The Series

Places I’ve Lived and Loved: A City Guide to Biloxi


To understand the world, you must first understand a place like Mississippi. – William Faulkner

Imagine the most sweltering heat, frizzled hair, and bare legs that stick to leather car upholstery.

Imagine slow talkers and well-wishes from strangers.

Imagine deep southern traditions and impeccable manners from locals and transplants alike.

Imagine falling in love with an accent, falling in love with a sunset, falling in love with a coast.

That’s what it’s like to live and love in Mississippi.


The gulf coast of Mississippi will probably always be my most favorite place on earth, simply because of all the beautiful memories made there. I moved to the coast when I was 19 years old, completely unaware that it would become my heart’s true home.

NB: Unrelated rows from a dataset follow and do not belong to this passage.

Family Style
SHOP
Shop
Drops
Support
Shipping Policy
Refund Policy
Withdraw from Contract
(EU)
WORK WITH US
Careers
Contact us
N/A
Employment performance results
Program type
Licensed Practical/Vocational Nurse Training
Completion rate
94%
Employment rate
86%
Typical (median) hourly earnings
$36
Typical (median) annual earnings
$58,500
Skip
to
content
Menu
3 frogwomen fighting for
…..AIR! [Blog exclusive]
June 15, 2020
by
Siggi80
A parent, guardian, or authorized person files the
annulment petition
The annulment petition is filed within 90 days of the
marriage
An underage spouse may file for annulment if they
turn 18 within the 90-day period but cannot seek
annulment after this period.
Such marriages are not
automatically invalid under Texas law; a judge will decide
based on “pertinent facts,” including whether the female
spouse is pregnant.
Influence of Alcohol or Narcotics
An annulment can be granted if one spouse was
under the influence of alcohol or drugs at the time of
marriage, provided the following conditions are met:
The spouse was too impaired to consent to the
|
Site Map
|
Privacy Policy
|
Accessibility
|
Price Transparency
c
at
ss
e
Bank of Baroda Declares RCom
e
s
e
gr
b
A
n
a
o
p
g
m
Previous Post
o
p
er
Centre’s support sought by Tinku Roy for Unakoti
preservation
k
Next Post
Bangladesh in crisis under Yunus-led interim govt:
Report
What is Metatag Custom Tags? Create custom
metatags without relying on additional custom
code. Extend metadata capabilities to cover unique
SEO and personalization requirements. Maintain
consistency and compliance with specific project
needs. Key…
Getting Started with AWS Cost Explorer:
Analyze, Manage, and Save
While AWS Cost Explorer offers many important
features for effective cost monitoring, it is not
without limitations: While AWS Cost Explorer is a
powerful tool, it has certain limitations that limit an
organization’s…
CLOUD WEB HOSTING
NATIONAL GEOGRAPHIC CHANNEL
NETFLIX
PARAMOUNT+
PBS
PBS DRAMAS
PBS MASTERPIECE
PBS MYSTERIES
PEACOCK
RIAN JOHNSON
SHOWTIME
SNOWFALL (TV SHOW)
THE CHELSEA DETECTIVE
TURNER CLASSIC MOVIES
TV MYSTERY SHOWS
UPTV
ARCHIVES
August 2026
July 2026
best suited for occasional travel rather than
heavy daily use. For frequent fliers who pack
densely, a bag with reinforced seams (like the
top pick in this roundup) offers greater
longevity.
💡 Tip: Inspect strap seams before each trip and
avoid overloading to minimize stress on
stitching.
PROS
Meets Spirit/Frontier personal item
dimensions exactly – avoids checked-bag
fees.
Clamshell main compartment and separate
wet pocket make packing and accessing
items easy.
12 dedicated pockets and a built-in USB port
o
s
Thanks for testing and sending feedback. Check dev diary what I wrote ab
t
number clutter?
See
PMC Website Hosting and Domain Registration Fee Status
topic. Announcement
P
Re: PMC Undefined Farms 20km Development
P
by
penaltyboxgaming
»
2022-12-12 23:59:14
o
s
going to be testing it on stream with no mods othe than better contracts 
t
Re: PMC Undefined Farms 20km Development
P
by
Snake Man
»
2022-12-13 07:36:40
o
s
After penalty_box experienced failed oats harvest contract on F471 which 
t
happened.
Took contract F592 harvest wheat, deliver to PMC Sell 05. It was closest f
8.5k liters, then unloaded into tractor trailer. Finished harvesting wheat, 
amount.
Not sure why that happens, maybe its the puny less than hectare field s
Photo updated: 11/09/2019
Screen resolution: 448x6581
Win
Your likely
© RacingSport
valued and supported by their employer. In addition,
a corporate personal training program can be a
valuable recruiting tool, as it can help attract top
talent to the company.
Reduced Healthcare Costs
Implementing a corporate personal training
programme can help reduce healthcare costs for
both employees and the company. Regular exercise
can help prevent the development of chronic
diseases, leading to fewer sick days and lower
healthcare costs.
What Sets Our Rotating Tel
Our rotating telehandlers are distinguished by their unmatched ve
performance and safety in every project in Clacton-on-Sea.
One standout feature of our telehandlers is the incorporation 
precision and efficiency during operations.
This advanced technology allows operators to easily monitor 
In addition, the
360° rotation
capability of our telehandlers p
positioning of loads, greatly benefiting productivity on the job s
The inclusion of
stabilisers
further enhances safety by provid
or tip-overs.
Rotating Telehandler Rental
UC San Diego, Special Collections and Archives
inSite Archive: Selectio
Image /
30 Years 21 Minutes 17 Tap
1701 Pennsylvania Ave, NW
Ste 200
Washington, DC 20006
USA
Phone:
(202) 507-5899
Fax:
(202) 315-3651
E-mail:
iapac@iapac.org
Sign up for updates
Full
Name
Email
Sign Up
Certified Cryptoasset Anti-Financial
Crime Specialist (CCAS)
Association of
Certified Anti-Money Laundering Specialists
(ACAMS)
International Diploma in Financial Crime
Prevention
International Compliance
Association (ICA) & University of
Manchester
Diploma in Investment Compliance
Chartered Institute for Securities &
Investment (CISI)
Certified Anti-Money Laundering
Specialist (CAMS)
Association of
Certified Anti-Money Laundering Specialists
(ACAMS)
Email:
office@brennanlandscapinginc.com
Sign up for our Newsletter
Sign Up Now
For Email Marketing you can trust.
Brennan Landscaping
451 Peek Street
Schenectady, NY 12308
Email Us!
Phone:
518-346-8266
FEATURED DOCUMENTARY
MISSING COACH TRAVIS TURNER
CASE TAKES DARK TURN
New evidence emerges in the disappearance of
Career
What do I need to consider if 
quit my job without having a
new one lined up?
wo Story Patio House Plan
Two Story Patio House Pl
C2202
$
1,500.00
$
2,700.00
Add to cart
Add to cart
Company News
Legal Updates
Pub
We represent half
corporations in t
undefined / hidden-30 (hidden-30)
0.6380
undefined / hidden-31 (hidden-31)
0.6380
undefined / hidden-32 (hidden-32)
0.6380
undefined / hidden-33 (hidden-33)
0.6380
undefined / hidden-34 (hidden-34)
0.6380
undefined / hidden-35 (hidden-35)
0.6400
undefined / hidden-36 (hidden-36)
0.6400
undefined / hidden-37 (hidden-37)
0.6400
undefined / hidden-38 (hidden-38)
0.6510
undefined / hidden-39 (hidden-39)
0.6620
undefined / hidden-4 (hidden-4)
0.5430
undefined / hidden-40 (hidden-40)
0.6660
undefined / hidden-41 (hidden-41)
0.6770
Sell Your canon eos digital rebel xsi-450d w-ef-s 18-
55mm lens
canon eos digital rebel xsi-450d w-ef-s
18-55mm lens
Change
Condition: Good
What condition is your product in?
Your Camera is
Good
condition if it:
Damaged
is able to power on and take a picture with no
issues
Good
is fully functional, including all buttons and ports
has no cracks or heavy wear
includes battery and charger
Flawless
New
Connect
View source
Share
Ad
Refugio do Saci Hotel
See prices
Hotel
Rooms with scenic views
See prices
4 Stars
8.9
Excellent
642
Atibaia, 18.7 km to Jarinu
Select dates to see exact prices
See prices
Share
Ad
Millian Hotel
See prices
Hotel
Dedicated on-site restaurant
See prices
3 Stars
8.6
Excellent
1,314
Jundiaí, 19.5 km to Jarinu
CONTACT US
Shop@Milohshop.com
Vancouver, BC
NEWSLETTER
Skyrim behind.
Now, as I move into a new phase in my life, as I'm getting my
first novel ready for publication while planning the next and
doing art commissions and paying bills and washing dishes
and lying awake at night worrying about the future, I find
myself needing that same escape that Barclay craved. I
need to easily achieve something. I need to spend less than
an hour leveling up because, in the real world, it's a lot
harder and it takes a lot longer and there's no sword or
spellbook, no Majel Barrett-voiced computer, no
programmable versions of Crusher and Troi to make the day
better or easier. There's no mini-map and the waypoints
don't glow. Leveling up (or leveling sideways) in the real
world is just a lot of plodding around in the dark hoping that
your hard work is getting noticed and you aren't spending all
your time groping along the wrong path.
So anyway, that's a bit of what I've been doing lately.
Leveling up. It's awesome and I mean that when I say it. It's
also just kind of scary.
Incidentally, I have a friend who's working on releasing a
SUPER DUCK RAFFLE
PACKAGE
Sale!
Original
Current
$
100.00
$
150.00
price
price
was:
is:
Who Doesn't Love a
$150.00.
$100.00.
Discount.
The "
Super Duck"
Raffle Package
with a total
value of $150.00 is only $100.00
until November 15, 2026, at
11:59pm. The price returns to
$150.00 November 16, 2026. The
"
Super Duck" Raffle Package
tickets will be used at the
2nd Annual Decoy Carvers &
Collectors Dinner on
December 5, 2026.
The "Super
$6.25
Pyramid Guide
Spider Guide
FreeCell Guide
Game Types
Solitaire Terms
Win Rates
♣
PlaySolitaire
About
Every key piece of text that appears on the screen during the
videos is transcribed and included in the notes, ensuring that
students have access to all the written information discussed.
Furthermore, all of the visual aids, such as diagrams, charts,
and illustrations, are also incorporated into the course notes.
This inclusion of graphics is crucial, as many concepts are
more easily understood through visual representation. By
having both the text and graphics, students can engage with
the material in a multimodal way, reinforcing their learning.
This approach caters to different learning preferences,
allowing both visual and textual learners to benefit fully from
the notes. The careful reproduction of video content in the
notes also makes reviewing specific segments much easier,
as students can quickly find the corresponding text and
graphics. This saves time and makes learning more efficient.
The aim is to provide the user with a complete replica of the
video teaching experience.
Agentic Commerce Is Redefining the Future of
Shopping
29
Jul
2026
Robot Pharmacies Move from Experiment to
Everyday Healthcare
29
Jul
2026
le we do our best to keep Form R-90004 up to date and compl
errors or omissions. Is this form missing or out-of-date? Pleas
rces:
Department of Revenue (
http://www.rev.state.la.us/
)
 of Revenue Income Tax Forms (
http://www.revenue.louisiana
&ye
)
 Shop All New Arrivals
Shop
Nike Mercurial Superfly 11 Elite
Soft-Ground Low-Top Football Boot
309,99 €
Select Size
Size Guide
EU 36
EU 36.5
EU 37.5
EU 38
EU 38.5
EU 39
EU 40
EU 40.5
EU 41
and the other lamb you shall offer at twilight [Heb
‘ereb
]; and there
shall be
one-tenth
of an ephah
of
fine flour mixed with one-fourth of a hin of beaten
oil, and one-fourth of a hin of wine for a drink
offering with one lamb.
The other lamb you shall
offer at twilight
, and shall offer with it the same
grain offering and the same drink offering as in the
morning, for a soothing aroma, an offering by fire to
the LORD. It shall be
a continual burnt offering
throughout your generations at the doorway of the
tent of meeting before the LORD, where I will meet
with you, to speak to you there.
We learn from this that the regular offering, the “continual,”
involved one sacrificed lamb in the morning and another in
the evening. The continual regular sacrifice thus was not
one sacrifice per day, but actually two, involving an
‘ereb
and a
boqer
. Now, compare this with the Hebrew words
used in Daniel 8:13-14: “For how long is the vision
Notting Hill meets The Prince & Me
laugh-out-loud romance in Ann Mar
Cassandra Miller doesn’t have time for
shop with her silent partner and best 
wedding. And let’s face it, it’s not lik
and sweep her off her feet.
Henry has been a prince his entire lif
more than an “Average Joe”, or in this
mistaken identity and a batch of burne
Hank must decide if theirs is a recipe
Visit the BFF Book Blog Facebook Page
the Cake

I remember my first night alone in Mississippi. I went to Wal-Mart pretty late, on the hunt for cleaning supplies for my new apartment. I must have had a confused look on my face because an old man came up to me with his own cart and asked what I was looking for. My response is lost on me, but he immediately replied “Ma’am, you’re the first Yankee I’ve ever met!” We shopped together and he asked me questions about what brought me to the south and where I called home. In New York, I never would have found myself shopping and chatting my way around Wal-Mart with a complete stranger. In the south, stuff like this happened to me almost every single day. Before we parted ways, he said, “God bless you.” I was floored.

People in Mississippi did that to me all the time–they constantly surprised me. I was always taken aback by their kindness, their generous spirits, their love of fun and their ability to have it as often as possible.

And even if the coast wasn’t so beautiful and the food wasn’t so good, I’d still love it just as much because people make a place, and I met the best friends I’ll ever have in that sweet southern city.

The following are my most favorite spots on the coast.


The Shed BBQ and Blues Joint – ShedHeds of the world UNITE. OK, so this isn’t the best choice for the vegetarians out there – but for my fellow meat lovers, this barbecue cannot be beaten. There are tons of dishes to choose from, all beautifully dressed with the Shed’s award-winning sauces. Plus, there’s live music on Fridays and Saturdays. The pulled chicken with slaw and potato salad cured all my ills — mostly hangover ills, but still.

Shed sign

The BEST bbq I’ve ever had. Ever. So good.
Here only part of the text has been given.